┌─ Records to use

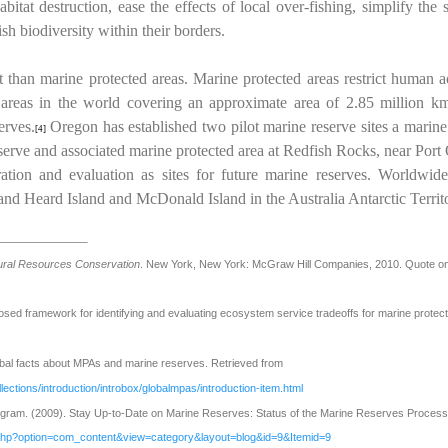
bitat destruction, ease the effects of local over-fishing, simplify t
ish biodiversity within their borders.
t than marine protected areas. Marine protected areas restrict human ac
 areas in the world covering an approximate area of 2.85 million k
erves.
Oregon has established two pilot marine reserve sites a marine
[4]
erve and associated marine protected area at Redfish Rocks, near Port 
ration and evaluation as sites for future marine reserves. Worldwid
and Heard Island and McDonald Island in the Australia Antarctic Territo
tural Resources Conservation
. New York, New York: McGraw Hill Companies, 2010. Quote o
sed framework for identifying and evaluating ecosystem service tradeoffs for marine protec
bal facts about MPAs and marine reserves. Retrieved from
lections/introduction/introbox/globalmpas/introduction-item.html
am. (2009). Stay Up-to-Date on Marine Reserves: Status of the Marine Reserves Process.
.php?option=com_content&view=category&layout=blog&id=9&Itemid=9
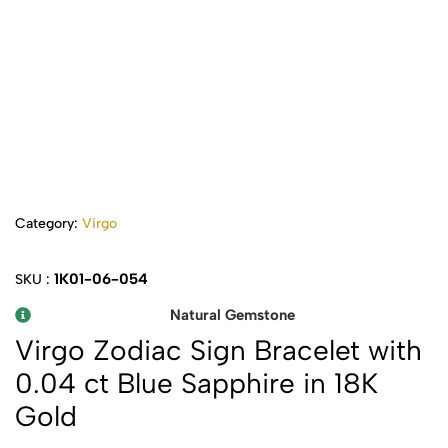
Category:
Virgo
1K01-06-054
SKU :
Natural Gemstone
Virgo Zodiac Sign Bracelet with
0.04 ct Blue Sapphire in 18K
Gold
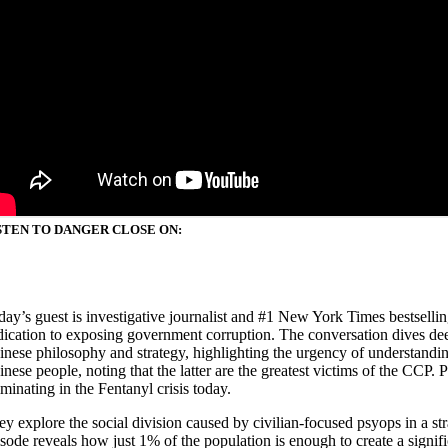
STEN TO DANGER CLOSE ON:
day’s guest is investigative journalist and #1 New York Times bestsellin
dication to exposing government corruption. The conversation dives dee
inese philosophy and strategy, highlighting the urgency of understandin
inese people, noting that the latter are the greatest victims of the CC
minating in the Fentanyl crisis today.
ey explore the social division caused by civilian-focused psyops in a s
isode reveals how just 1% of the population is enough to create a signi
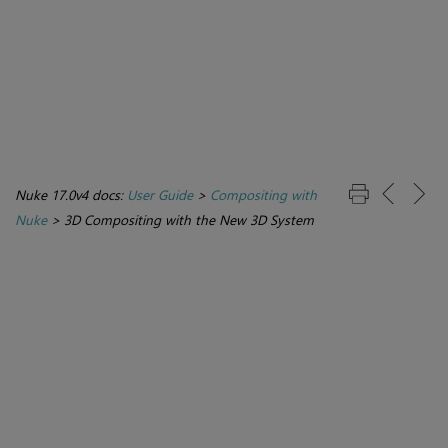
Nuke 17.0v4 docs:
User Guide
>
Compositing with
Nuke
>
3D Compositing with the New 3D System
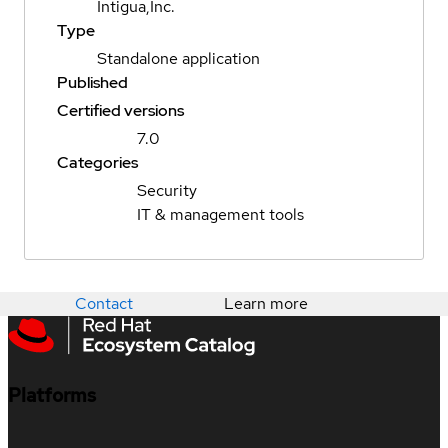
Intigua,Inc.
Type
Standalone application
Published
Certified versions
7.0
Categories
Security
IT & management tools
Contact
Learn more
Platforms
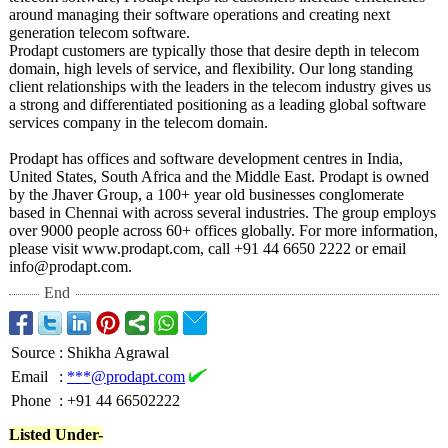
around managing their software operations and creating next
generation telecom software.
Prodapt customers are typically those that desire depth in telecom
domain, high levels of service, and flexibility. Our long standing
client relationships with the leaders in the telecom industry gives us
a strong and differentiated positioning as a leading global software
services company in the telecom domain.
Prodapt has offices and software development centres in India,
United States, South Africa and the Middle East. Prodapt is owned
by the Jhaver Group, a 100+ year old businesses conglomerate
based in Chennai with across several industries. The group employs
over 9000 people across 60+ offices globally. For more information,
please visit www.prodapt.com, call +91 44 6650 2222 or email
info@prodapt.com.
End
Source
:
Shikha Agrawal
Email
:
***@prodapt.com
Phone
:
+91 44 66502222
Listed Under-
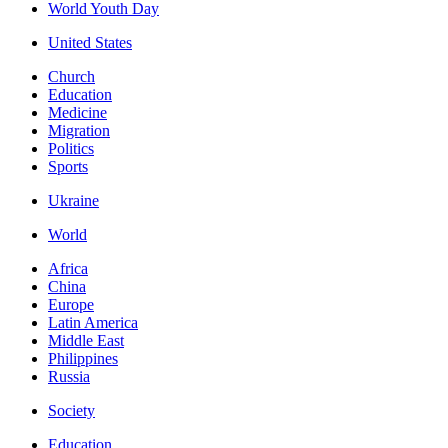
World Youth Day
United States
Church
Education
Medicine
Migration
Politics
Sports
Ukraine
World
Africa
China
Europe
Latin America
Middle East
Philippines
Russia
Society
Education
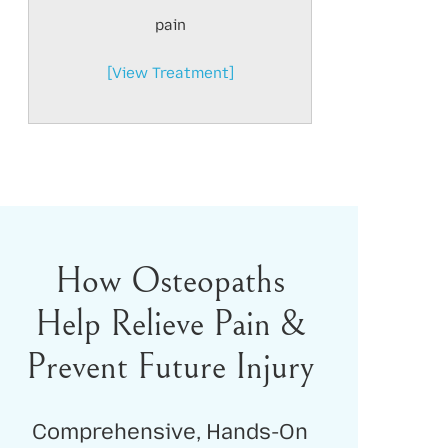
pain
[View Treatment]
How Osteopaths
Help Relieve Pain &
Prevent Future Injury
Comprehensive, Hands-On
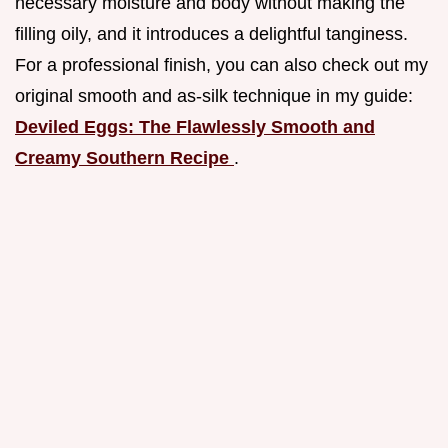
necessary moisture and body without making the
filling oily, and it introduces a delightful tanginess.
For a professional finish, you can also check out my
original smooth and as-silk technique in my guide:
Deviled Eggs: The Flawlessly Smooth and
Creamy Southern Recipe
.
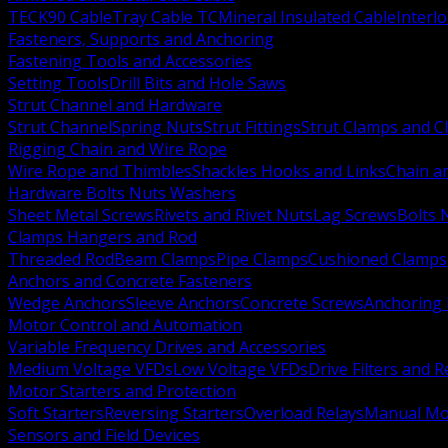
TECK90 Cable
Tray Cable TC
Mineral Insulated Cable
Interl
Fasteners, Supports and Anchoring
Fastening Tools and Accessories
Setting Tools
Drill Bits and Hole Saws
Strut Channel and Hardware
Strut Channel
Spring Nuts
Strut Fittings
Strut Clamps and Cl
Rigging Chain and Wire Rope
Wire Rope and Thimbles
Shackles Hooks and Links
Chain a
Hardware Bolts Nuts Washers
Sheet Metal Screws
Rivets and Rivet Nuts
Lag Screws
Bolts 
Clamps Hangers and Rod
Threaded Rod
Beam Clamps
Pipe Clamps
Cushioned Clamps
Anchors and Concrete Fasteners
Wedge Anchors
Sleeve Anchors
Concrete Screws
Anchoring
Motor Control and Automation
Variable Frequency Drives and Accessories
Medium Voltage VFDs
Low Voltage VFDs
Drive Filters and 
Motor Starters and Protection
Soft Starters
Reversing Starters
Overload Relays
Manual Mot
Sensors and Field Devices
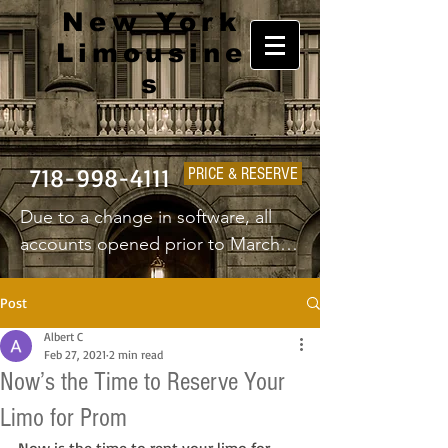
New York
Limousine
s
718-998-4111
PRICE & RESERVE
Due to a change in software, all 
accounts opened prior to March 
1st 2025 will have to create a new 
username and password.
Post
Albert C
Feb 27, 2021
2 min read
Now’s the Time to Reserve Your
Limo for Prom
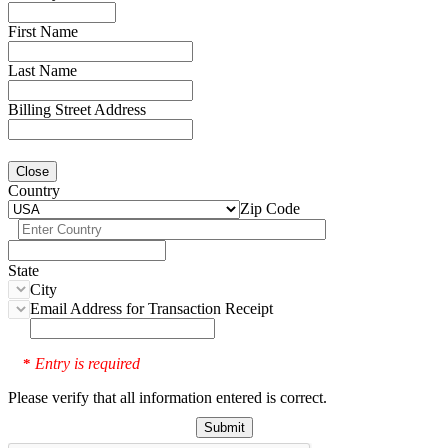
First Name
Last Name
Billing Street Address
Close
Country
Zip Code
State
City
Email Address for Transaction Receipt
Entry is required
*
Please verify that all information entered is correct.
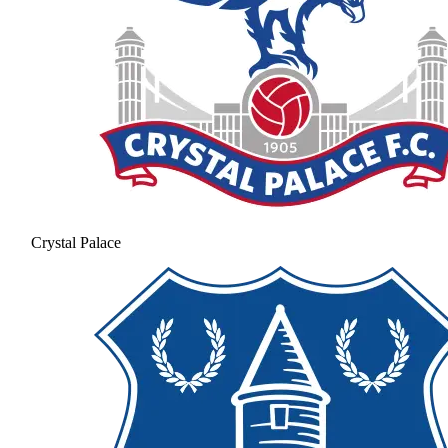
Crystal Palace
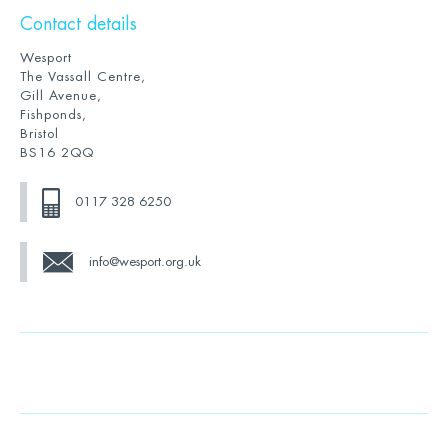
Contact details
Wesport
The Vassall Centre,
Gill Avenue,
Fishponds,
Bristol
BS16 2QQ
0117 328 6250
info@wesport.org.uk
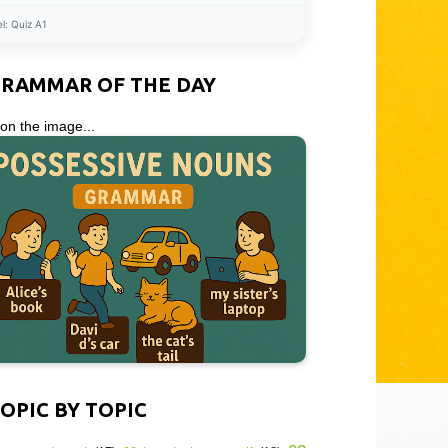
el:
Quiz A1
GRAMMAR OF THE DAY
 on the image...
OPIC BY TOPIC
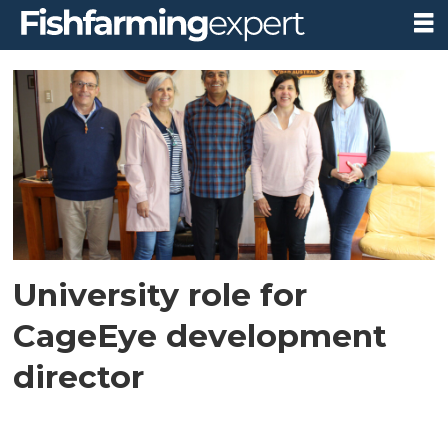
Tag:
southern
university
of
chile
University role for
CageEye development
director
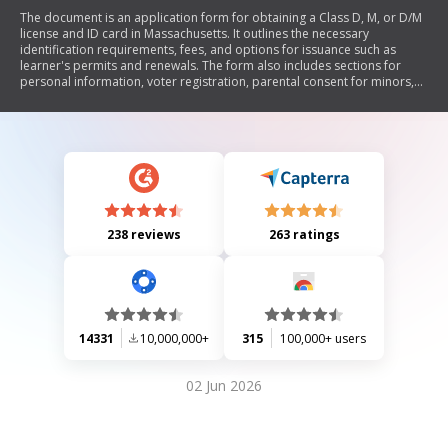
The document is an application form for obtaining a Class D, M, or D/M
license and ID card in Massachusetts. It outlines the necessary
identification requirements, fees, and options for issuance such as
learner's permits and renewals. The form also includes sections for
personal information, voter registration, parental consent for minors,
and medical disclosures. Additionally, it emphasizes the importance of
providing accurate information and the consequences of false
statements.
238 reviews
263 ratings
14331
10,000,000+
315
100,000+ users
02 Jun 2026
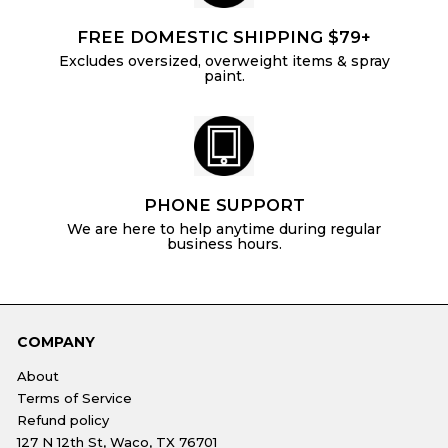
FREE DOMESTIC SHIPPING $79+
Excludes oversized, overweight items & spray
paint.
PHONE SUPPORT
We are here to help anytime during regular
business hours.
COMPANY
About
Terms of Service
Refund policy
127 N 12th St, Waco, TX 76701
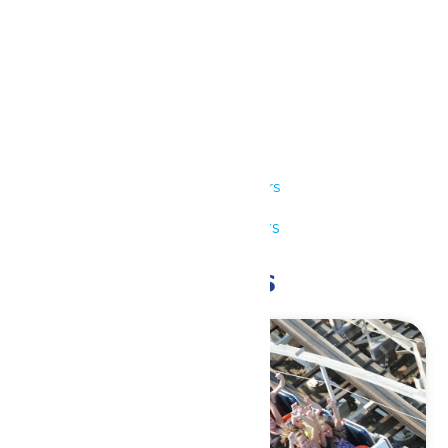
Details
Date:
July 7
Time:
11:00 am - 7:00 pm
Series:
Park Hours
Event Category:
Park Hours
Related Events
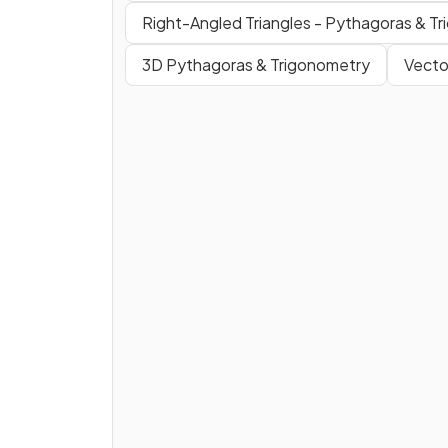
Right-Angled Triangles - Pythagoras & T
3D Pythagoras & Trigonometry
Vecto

└─

__Work instructions__. The records above are to be transcribed in full, with images omitted.

__Task output__.
bitat destruction, ease the effects of local over-fishing, simplify t
ish biodiversity within their borders.
t than marine protected areas. Marine protected areas restrict human ac
 areas in the world covering an approximate area of 2.85 million k
erves.
Oregon has established two pilot marine reserve sites a marine
[4]
erve and associated marine protected area at Redfish Rocks, near Port 
ration and evaluation as sites for future marine reserves. Worldwid
and Heard Island and McDonald Island in the Australia Antarctic Territo
tural Resources Conservation
. New York, New York: McGraw Hill Companies, 2010. Quote o
sed framework for identifying and evaluating ecosystem service tradeoffs for marine protec
bal facts about MPAs and marine reserves. Retrieved from
lections/introduction/introbox/globalmpas/introduction-item.html
am. (2009). Stay Up-to-Date on Marine Reserves: Status of the Marine Reserves Process.
.php?option=com_content&view=category&layout=blog&id=9&Itemid=9
Category:
Virgo
1K01-06-054
SKU :
Natural Gemstone
Virgo Zodiac Sign Bracelet with
0.04 ct Blue Sapphire in 18K
Gold
STEN TO DANGER CLOSE ON:
day’s guest is investigative journalist and #1 New York Times bestsellin
dication to exposing government corruption. The conversation dives dee
inese philosophy and strategy, highlighting the urgency of understandin
inese people, noting that the latter are the greatest victims of the CC
minating in the Fentanyl crisis today.
ey explore the social division caused by civilian-focused psyops in a s
isode reveals how just 1% of the population is enough to create a signi
Nuke 17.0v4 docs:
User Guide
>
Compositing with
Nuke
>
3D Compositing with the New 3D System
Intigua,Inc.
Type
Standalone application
Published
Certified versions
7.0
Categories
Security
IT & management tools
Contact
Learn more
Platforms
around managing their software operations and creating next
generation telecom software.
Prodapt customers are typically those that desire depth in telecom
domain, high levels of service, and flexibility. Our long standing
client relationships with the leaders in the telecom industry gives us
a strong and differentiated positioning as a leading global software
services company in the telecom domain.
Prodapt has offices and software development centres in India,
United States, South Africa and the Middle East. Prodapt is owned
by the Jhaver Group, a 100+ year old businesses conglomerate
based in Chennai with across several industries. The group employs
over 9000 people across 60+ offices globally. For more information,
please visit www.prodapt.com, call +91 44 6650 2222 or email
info@prodapt.com.
End
Source
:
Shikha Agrawal
Email
:
***@prodapt.com
Phone
:
+91 44 66502222
Listed Under-
World Youth Day
United States
Church
Education
Medicine
Migration
Politics
Sports
Ukraine
World
Africa
China
Europe
Latin America
Middle East
Philippines
Russia
Society
Education
pain
[View Treatment]
How Osteopaths
Help Relieve Pain &
Prevent Future Injury
Comprehensive, Hands-On
necessary moisture and body without making the
filling oily, and it introduces a delightful tanginess.
For a professional finish, you can also check out my
original smooth and as-silk technique in my guide:
Deviled Eggs: The Flawlessly Smooth and
Creamy Southern Recipe
.
TECK90 Cable
Tray Cable TC
Mineral Insulated Cable
Interl
Fasteners, Supports and Anchoring
Fastening Tools and Accessories
Setting Tools
Drill Bits and Hole Saws
Strut Channel and Hardware
Strut Channel
Spring Nuts
Strut Fittings
Strut Clamps and Cl
Rigging Chain and Wire Rope
Wire Rope and Thimbles
Shackles Hooks and Links
Chain a
Hardware Bolts Nuts Washers
Sheet Metal Screws
Rivets and Rivet Nuts
Lag Screws
Bolts 
Clamps Hangers and Rod
Threaded Rod
Beam Clamps
Pipe Clamps
Cushioned Clamps
Anchors and Concrete Fasteners
Wedge Anchors
Sleeve Anchors
Concrete Screws
Anchoring
Motor Control and Automation
Variable Frequency Drives and Accessories
Medium Voltage VFDs
Low Voltage VFDs
Drive Filters and 
Motor Starters and Protection
Soft Starters
Reversing Starters
Overload Relays
Manual Mot
Sensors and Field Devices
New York
Limousine
s
718-998-4111
PRICE & RESERVE
Due to a change in software, all 
accounts opened prior to March 
1st 2025 will have to create a new 
username and password.
Post
Albert C
Feb 27, 2021
2 min read
Now’s the Time to Reserve Your
Limo for Prom
First Name
Last Name
Billing Street Address
Close
Country
Zip Code
State
City
Email Address for Transaction Receipt
Entry is required
*
Please verify that all information entered is correct.
Crystal Palace
Contact details
Wesport
The Vassall Centre,
Gill Avenue,
Fishponds,
Bristol
BS16 2QQ
0117 328 6250
info@wesport.org.uk
el:
Quiz A1
GRAMMAR OF THE DAY
 on the image...
OPIC BY TOPIC
Tag:
southern
university
of
chile
University role for
CageEye development
director
The document is an application form for obtaining a Class D, M, or D/M
license and ID card in Massachusetts. It outlines the necessary
identification requirements, fees, and options for issuance such as
learner's permits and renewals. The form also includes sections for
personal information, voter registration, parental consent for minors,
and medical disclosures. Additionally, it emphasizes the importance of
providing accurate information and the consequences of false
statements.
238 reviews
263 ratings
14331
10,000,000+
315
100,000+ users
02 Jun 2026
FREE DOMESTIC SHIPPING $79+
Excludes oversized, overweight items & spray
paint.
PHONE SUPPORT
We are here to help anytime during regular
business hours.
COMPANY
About
Terms of Service
Refund policy
127 N 12th St, Waco, TX 76701
Details
Date:
July 7
Time:
11:00 am - 7:00 pm
Series:
Park Hours
Event Category:
Park Hours
Related Events
Right-Angled Triangles - Pythagoras & T
3D Pythagoras & Trigonometry
Vecto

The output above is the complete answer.